Data section: Begin

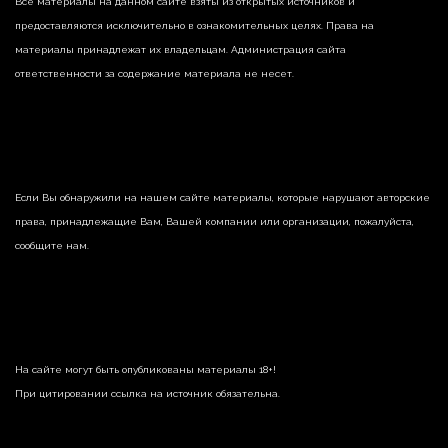
Все материалы на данном сайте взяты из открытых источников и
предоставляются исключительно в ознакомительных целях. Права на
материалы принадлежат их владельцам. Администрация сайта
ответственности за содержание материала не несет.
Если Вы обнаружили на нашем сайте материалы, которые нарушают авторские
права, принадлежащие Вам, Вашей компании или организации, пожалуйста,
сообщите нам.
На сайте могут быть опубликованы материалы 18+!
При цитировании ссылка на источник обязательна.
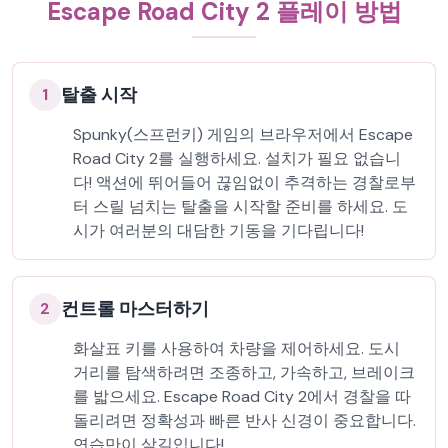
Escape Road City 2 플레이 방법
탈출 시작
1
Spunky(스프런키) 게임의 브라우저에서 Escape
Road City 2를 실행하세요. 설치가 필요 없습니
다! 액션에 뛰어들어 끊임없이 추격하는 경찰로부
터 스릴 넘치는 탈출을 시작할 준비를 하세요. 도
시가 여러분의 대담한 기동을 기다립니다!
컨트롤 마스터하기
2
화살표 키를 사용하여 차량을 제어하세요. 도시
거리를 탐색하려면 조종하고, 가속하고, 브레이크
를 밟으세요. Escape Road City 2에서 경찰을 따
돌리려면 정확성과 빠른 반사 신경이 중요합니다.
연습만이 살길입니다!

Data section: End

The task →
From the first line to the last, retype the material exactly and exclude the pictures.

Solution for this exercise →
Все материалы на данном сайте взяты из открытых источников и
предоставляются исключительно в ознакомительных целях. Права на
материалы принадлежат их владельцам. Администрация сайта
ответственности за содержание материала не несет.
Если Вы обнаружили на нашем сайте материалы, которые нарушают авторские
права, принадлежащие Вам, Вашей компании или организации, пожалуйста,
сообщите нам.
На сайте могут быть опубликованы материалы 18+!
При цитировании ссылка на источник обязательна.
Escape Road City 2 플레이 방법
탈출 시작
1
Spunky(스프런키) 게임의 브라우저에서 Escape
Road City 2를 실행하세요. 설치가 필요 없습니
다! 액션에 뛰어들어 끊임없이 추격하는 경찰로부
터 스릴 넘치는 탈출을 시작할 준비를 하세요. 도
시가 여러분의 대담한 기동을 기다립니다!
컨트롤 마스터하기
2
화살표 키를 사용하여 차량을 제어하세요. 도시
거리를 탐색하려면 조종하고, 가속하고, 브레이크
를 밟으세요. Escape Road City 2에서 경찰을 따
돌리려면 정확성과 빠른 반사 신경이 중요합니다.
연습만이 살길입니다!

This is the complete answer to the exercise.